050番号のIP電話アプリを使うときは要注意
最近は「050 plus」みたいなIP電話アプリを使っている方も多いですよね。これらのアプリはiPhoneの「電話回線」ではなく「データ通信(Wi-Fiとか)」を使って通話します。
その場合、iPhone本体の「発信者番号通知」の設定は全く関係ありません。アプリの中で割り当てられた050番号が相手に表示されるのが普通です。
もし050番号ではなく、自分のiPhoneの番号を表示させたい場合は、アプリの設定画面を確認してみてください。発信時に「発信者番号を通知する」みたいなオプションがあることがあります(ただし、これはアプリの仕様によります)。
プライバシーが気になるあなたへ。非通知の注意点
最後に、ちょっとだけプライバシーの話を。
発信者番号を非通知にすると、確かに相手に自分の番号は知られずに済みます。でも、いくつか注意点もあります。
非通知は相手に「不信感」を与えることがある
ビジネスの場面では、非通知で電話をかけると相手に出てもらえないことも多いです。また、個人間でも「誰からだろう?」と思われて折り返し電話が来ない可能性も。
緊急通報(110・119)は非通知設定が無効になる
これは知っておいてほしいんですが、警察(110)や消防(119)への緊急通報のときは、iPhoneの設定がどうであれ、強制的に番号が通知される仕組みになっています。緊急時にあなたの場所や番号を特定するための安全装置みたいなものですね。
非通知着信を拒否している相手にはつながらない
企業の窓口や一部の個人では、非通知からの着信を一切受け付けない設定をしていることがあります。そういう相手にかけるときは、素直に番号を通知するか、前述の「186」を使う必要があります。
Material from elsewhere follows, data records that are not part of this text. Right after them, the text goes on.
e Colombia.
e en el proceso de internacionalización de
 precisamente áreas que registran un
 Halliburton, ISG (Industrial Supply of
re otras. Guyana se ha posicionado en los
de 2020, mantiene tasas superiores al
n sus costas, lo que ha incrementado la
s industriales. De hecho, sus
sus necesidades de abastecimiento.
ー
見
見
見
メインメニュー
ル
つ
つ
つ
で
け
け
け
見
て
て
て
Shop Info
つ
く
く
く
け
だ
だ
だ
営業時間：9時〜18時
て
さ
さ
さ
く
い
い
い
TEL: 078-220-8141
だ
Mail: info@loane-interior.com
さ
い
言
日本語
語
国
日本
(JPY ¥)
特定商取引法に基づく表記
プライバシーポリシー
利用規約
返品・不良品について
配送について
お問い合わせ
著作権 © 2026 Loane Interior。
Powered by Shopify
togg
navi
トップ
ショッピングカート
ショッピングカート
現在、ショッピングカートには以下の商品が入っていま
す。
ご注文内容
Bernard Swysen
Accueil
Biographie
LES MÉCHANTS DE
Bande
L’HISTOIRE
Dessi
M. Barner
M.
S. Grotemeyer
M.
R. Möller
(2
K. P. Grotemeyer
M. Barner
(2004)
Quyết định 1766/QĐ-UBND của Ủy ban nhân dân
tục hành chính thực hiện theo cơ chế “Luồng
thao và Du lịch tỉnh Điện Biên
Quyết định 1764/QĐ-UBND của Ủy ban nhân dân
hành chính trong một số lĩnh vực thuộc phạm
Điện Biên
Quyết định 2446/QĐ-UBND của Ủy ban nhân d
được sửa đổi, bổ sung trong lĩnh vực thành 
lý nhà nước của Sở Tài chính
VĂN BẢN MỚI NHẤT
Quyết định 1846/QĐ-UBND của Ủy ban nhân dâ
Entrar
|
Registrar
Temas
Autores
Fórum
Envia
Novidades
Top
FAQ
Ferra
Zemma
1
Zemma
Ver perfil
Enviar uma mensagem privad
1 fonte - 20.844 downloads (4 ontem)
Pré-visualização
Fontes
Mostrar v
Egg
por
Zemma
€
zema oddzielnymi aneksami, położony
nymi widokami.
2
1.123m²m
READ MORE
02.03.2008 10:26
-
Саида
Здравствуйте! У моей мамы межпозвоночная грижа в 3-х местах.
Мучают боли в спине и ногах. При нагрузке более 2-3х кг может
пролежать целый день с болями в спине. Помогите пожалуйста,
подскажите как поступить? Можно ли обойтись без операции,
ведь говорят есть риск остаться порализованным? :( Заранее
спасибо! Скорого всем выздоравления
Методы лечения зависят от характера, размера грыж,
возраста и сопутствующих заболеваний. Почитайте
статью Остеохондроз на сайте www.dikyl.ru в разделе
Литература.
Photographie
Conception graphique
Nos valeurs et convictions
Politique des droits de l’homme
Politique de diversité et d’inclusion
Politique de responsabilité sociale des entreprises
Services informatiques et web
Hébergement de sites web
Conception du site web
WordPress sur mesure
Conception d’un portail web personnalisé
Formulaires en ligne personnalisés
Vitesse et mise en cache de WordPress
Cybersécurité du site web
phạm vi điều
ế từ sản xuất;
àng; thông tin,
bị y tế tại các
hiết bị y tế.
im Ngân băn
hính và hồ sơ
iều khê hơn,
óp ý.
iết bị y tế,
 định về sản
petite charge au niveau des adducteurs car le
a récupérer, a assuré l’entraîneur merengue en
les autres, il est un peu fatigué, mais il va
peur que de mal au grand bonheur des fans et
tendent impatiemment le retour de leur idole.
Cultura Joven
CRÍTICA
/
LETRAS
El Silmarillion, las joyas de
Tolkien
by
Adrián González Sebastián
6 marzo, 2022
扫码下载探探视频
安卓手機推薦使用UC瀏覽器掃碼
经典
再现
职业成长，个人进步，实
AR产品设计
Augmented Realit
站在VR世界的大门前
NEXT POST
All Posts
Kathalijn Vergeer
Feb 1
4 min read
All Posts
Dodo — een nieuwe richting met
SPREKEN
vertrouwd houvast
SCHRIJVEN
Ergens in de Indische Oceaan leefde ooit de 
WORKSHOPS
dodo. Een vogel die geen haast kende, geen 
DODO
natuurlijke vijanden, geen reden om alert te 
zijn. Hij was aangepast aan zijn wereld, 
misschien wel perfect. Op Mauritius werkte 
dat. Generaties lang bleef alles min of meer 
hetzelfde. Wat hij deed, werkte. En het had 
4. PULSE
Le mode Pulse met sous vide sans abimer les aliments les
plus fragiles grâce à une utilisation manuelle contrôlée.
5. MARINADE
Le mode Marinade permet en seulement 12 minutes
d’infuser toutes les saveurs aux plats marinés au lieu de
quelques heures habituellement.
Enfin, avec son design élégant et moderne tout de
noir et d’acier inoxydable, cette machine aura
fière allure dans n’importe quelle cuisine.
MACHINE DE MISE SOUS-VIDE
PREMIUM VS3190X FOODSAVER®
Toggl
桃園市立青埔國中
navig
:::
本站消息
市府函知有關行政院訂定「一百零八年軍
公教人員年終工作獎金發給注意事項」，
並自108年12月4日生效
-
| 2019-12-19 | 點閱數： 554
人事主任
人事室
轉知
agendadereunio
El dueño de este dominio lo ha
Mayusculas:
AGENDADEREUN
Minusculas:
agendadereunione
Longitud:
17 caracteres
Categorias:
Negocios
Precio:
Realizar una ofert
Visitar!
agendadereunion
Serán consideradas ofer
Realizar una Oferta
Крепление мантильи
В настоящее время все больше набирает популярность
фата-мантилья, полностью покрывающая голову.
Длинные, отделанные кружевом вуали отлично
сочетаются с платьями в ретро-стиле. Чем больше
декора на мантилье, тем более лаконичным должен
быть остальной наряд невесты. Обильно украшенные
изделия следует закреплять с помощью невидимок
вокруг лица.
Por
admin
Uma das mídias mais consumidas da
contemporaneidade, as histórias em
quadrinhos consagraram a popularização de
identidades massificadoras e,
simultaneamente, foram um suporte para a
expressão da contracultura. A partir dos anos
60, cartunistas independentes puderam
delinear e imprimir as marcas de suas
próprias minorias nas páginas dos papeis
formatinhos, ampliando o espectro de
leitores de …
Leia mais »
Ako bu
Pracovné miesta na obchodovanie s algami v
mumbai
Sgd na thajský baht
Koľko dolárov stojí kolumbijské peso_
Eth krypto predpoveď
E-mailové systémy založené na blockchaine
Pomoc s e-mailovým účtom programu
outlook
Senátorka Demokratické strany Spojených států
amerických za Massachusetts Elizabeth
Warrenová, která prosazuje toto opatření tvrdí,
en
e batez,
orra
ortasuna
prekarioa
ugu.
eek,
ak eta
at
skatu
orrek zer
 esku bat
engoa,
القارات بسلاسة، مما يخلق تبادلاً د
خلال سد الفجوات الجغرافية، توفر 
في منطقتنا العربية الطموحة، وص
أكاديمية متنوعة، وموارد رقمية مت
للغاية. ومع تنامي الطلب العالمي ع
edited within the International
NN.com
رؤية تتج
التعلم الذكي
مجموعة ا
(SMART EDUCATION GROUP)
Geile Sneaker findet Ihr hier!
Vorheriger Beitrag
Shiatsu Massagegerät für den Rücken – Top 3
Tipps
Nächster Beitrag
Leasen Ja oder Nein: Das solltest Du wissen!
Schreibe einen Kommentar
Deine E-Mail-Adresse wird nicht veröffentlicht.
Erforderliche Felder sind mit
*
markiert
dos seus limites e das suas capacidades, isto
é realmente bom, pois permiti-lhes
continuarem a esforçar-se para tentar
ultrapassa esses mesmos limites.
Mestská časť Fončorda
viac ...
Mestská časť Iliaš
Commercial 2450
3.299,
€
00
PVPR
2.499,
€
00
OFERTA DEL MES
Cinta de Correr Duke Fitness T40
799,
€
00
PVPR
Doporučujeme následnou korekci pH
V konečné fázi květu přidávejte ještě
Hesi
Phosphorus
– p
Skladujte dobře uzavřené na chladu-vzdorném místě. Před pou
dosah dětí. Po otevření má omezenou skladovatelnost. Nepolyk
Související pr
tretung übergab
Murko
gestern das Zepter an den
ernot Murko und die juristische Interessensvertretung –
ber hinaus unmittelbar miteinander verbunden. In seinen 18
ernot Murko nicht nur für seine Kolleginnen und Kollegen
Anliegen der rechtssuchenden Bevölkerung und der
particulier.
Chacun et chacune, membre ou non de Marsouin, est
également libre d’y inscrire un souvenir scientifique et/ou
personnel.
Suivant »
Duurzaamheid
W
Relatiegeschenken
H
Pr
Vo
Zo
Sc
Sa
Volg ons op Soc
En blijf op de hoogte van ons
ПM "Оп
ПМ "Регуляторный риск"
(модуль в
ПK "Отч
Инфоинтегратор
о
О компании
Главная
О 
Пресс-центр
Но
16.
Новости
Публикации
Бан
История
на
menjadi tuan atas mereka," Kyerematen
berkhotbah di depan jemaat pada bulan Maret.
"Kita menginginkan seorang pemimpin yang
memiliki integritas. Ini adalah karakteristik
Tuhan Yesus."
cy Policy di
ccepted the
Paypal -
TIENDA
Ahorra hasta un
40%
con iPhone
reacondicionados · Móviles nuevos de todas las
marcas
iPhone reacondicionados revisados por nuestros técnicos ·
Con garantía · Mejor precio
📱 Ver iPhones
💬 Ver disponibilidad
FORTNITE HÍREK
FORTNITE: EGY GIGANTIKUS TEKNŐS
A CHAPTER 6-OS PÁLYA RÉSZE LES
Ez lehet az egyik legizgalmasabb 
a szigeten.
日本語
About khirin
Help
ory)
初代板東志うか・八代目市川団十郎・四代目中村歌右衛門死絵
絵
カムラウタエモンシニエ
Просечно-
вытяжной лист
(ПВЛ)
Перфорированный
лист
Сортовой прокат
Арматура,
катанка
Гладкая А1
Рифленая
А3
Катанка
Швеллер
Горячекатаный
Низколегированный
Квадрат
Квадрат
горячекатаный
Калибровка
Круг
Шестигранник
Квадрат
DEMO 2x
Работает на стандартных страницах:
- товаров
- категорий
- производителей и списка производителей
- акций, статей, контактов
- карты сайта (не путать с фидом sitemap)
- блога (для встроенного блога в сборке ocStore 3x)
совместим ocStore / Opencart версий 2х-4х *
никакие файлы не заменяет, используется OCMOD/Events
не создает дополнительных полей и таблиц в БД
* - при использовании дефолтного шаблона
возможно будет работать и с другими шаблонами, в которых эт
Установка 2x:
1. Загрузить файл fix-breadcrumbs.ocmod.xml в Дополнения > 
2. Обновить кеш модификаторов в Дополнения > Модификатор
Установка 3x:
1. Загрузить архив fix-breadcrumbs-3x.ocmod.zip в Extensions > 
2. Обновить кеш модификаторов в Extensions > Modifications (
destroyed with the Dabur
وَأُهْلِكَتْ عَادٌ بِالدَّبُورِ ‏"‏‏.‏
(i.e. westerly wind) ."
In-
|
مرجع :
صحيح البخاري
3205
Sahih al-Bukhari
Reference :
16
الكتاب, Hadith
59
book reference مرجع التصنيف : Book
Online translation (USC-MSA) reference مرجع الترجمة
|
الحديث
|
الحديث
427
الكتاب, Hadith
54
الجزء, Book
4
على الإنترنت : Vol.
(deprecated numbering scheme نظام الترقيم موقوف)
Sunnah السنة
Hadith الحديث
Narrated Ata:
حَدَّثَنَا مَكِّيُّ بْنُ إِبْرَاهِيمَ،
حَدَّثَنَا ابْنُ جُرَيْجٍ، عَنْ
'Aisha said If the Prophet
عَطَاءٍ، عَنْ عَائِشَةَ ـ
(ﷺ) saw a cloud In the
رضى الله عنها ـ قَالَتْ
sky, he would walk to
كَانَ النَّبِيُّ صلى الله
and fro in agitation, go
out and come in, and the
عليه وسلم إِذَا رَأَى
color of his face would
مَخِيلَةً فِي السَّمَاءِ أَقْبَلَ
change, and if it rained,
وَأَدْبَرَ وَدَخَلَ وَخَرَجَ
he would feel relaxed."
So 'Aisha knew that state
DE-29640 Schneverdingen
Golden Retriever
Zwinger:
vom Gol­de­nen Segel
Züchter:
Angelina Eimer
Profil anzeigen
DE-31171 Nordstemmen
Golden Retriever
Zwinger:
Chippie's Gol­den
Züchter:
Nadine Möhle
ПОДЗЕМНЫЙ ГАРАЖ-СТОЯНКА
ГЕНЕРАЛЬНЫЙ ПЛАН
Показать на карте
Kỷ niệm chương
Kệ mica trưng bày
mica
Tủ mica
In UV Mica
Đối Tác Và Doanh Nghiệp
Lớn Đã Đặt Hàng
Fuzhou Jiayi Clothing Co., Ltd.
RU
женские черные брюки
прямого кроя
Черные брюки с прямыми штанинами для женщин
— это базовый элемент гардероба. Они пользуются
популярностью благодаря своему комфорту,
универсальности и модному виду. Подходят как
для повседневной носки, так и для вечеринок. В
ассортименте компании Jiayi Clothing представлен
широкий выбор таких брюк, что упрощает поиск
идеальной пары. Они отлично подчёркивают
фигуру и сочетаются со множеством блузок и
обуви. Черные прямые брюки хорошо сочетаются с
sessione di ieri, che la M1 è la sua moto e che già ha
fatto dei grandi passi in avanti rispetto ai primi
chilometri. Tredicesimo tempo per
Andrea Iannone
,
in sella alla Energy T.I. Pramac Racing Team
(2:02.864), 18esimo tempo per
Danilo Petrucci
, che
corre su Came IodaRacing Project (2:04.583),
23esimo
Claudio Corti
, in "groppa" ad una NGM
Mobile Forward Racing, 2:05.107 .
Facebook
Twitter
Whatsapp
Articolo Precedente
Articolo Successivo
まとめ:まずは設定をチェック、それでもダメならキャリアに相談
iPhoneの発信者番号通知、いかがでしたか?
基本的には「設定」→「電話」→「発信者番号通知」のスイッチを確認するだけで解決することがほとんどです。
もしそれでダメなら、
- デュアルSIMの回線選択ミス
- キャリア設定のアップデート待ち
- キャリア側の契約状態
このあたりを順番にチェックしていけば、ほぼ100%原因が見つかります。
「なんか電話のたびに相手に確認されるんだよね…」という地味なストレス、この記事で解消してもらえたら嬉しいです。どうしてもわからないときは、遠慮なくキャリアのショップやサポートに相談してくださいね。